Pour les trois religions du livre, ainsi que pour la majorité des autres courants de pensée religieux contemporains, notamment l'hindouisme et le bouddhisme, un aspect fondamental est l'affirmation que la mort biologique d'un être humain, n'est pas la fin de tout: la conscience subsistera.
Les promesses d'une existence après la mort sont un élément essentiel de
(presque) toutes les religions. Consciemment ou inconsciemment, la quête de
spiritualité ‑ et ce qui nous fait aimer et respecter les religions ‑ c'est
notamment la promesse d'être conscients aujourd'hui et à travers le torrent des
siècles.
Pour (presque) toutes les religions contemporaines, ce sont toutes les femmes
et les hommes qui ont cette possibilité, même si le sort des uns est plus
enviable que celui des autres, même si donc le paradis est plus souhaitable que
l'enfer.
L'universalité de la vie après la mort n'a pas toujours été présente
dans tous les cultes. Par exemple, dans l'Egypte ancienne, l'accès à l'au-delà des
croyants osiriens exigeait des conditions strictes. Dans la religion aztèque, la
mise à mort de femmes ou d'hommes par sacrifice était même nécessaire pour
permettre la course du soleil.
Les religions ont d'innombrables manières d'envisager la longévité après
la mort biologique, mais elles s'inscrivent toujours dans trois grands
ensembles d'explications:
- La résurrection. Un jour, l'être humain renaitra sur la base de ce qu'il était avant son décès. Le corps sera donc reconstitué, presque à l'identique.
- L'âme. L'enveloppe charnelle disparait, mais la conscience (l'âme, l'esprit, ...) subsiste et peut poursuivre une existence. Cette existence est généralement non perceptible aux humains vivant sur terre, sauf de manière diffuse.
- La réincarnation (métempsychose). La conscience migre vers un autre corps, que cela soit un être humain ou un autre être vivant ou même un objet inanimé.
Il faut remarquer qu'une religion peut combiner plusieurs explications
avec des accents divers. Ainsi, la religion catholique a longtemps mis l'accent
principalement sur la résurrection, mais le concept d'âme était également fort
présent.
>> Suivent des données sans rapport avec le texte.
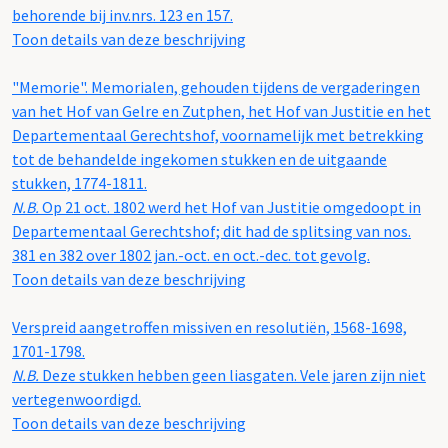
behorende bij inv.nrs. 123 en 157.
Toon details van deze beschrijving
"Memorie". Memorialen, gehouden tijdens de vergaderingen
van het Hof van Gelre en Zutphen, het Hof van Justitie en het
Departementaal Gerechtshof, voornamelijk met betrekking
tot de behandelde ingekomen stukken en de uitgaande
stukken, 1774-1811.
N.B.
Op 21 oct. 1802 werd het Hof van Justitie omgedoopt in
Departementaal Gerechtshof; dit had de splitsing van nos.
381 en 382 over 1802 jan.-oct. en oct.-dec. tot gevolg.
Toon details van deze beschrijving
Verspreid aangetroffen missiven en resolutiën, 1568-1698,
1701-1798.
N.B.
Deze stukken hebben geen liasgaten. Vele jaren zijn niet
vertegenwoordigd.
Toon details van deze beschrijving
Aujourd'hui, c'est le maintien de l'âme qui est plus mis en avant, la
résurrection étant moins abordée.
Les grandes religions contemporaines sont apparues il y a de nombreux
siècles. Elles se sont adaptées aux connaissances scientifiques et ont converti
bien des affirmations en métaphores. Lorsqu'un croyant de religion musulmane, juive
ou catholique parle du ciel, de l'enfer, du paradis à des personnes, il est
rare que ce soit aujourd'hui perçu comme une référence à un lieu physique. Il
s'agit plutôt d'une autre dimension ou d'un concept inconnaissable. Pour les
hindouistes et les bouddhistes, le concept de "transfert" de l'âme
est central, mais les informations précises sur ce qui est transféré se font de
plus en plus rares.
Un point commun des conceptions des religions du livre est que le
vieillissement n'existe plus au-delà de la mort biologique. L'existence dans
l'au-delà se poursuivra sans plus aucun processus de sénescence.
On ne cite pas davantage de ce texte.